(1.) A single legal issue presents itself for solution in this appeal' The question is whether a public servant dismissed for misconduct is not ipso jure disbarred from employment under the State. If 'yes', the 1st respondent is ineligible for the public office of Chairmanship of Town Area Bugrasi from where he has been removed on the ground of dismissal from Government service, resulting in the eruption of this election dispute. If 'no', restoration to the lost office inevitably follows.
(2.) The. appellant and 1st respondent were rivals for Chairmanship of Town Area Bugrasi in U. P. The latter, a dismissed police constable, was returned by the electorate and the former, chagrined by the defeat, successfully petitioned the Election Tribunal. The Ground:
(3.) The appellant and the 1st respondent were two of the three candidates for Chairmanship of the Town Area of Bugrasi. The 1st respondent secured the highest number of votes and was declared elected by the Returning Officer. Thereupon the appellant moved the statutory tribunal by an election petition which was allowed on the score of disqualification for being chosen as Chairman by virtue of Section 6-K of the U. P. Town Areas Act (Act II of 1914). The disqualification stemmed from dismissal of the 1st respondent on September' 26, 1963 from the Delhi Police Force. When the Election Tribunal set aside the 1st respondent's election and declared the appellant as the Chairman, the unseated candidate invoked the writ jurisdiction of the High Court.
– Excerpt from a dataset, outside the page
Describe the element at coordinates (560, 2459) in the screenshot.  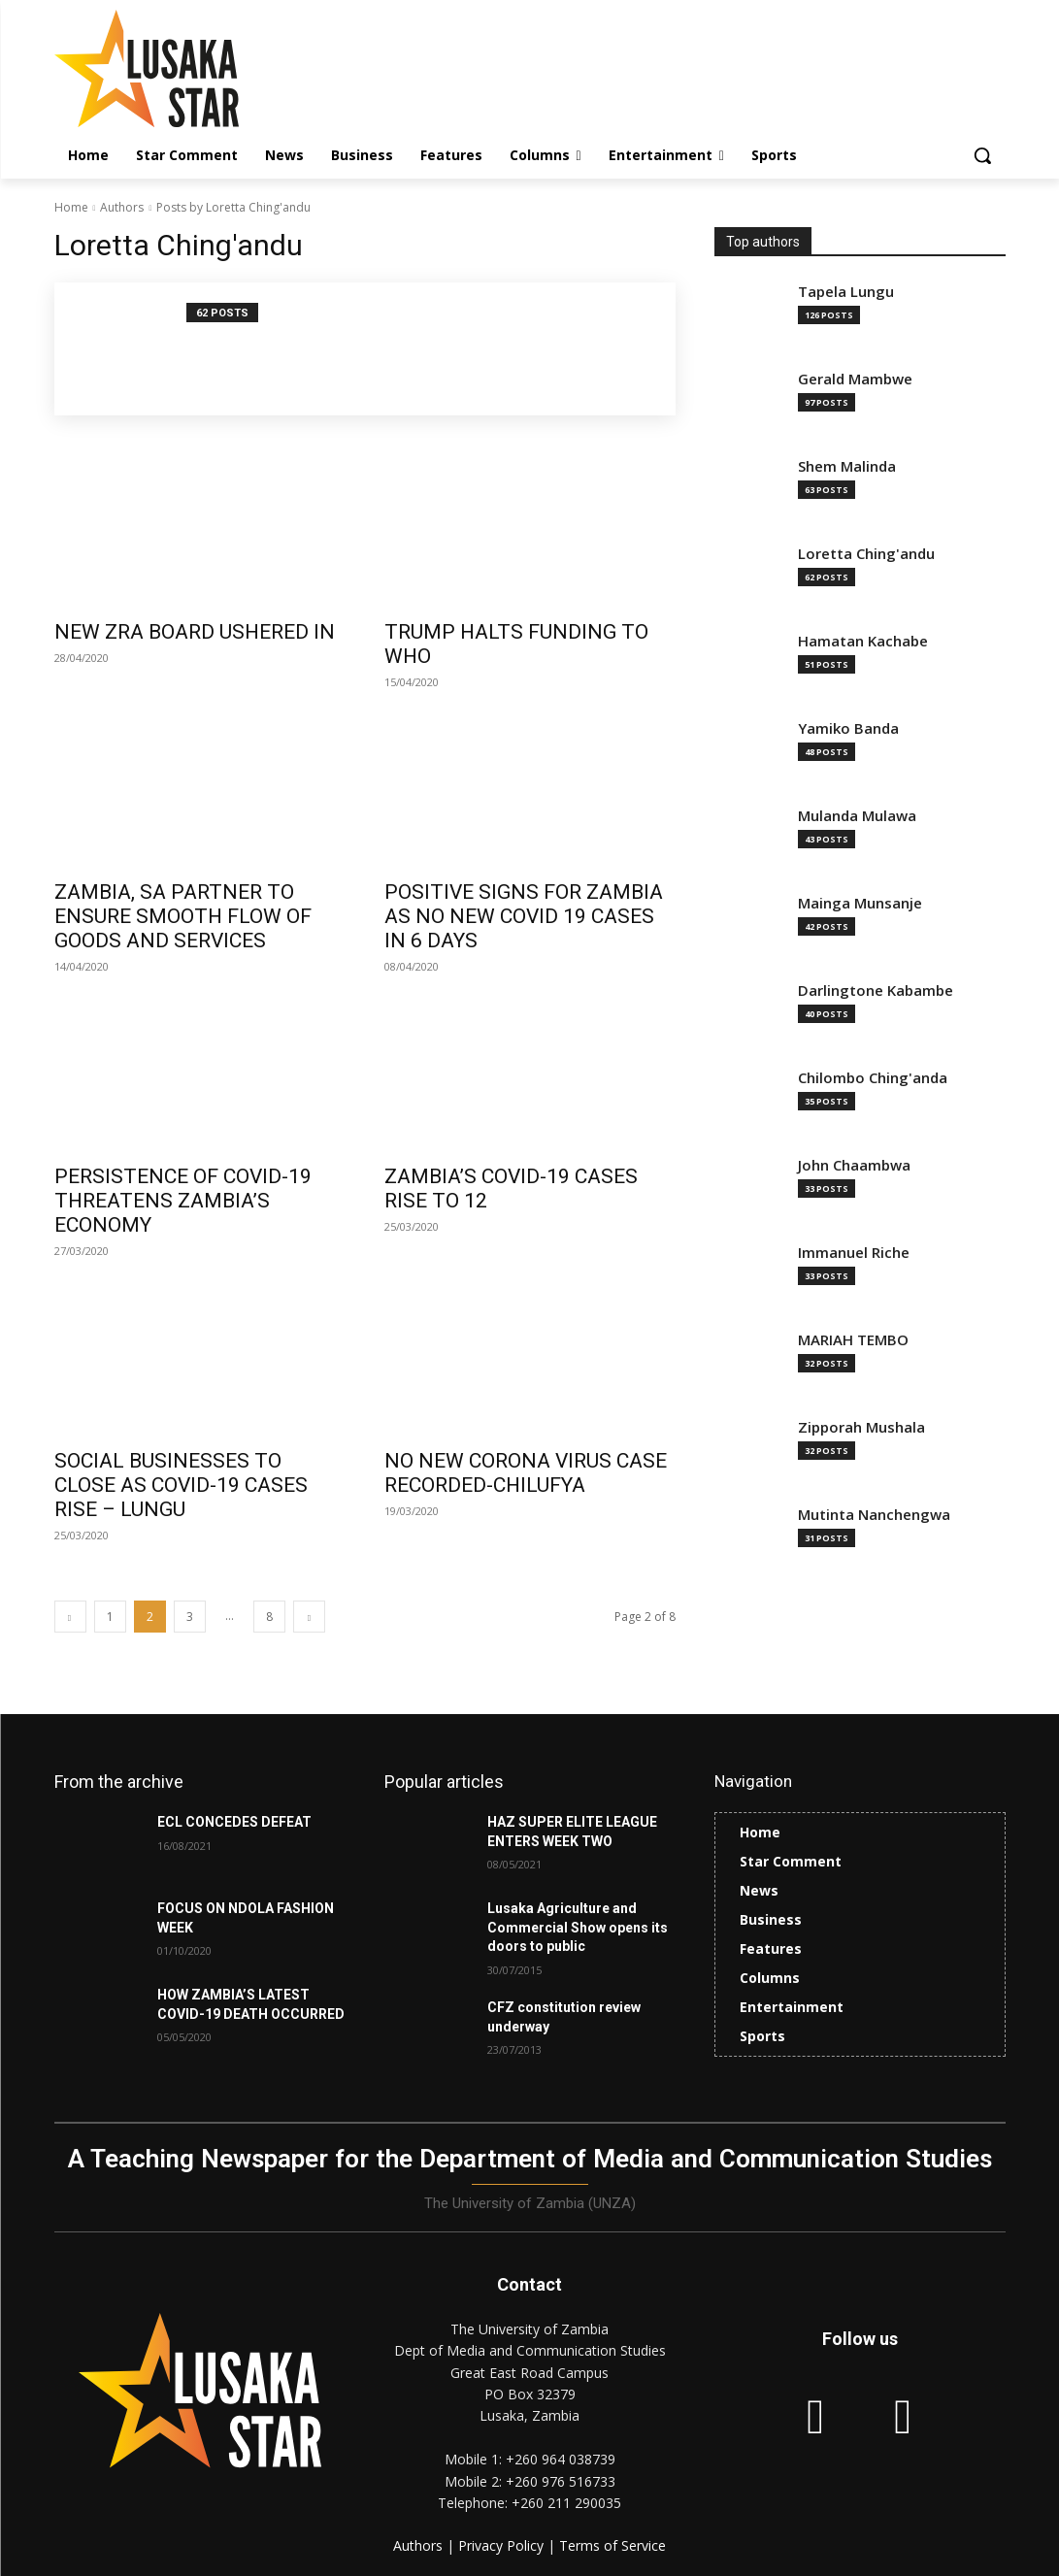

The learned Single Judge who heard the petition affirmed the order of the Tribunal substantially but in relation to the relief directed against the declaration of the appellant as Chairman, the order was vacated. That question was left to be decided afresh in the light of certain observations of the learned Judge. Dissatisfied by the result, both the appellant and the 1st respondent filed Writ Appeals before a Division Bench of' the High Court which ended in the allowance of the claim of the 1st respondent to be Chairman and consequential dismissal of the appeal of the other. The aggrieved appellant has, therefore, come up to this Court by special leave for relief based on the construction of two slightly ambiguous rules having some impact on this village election.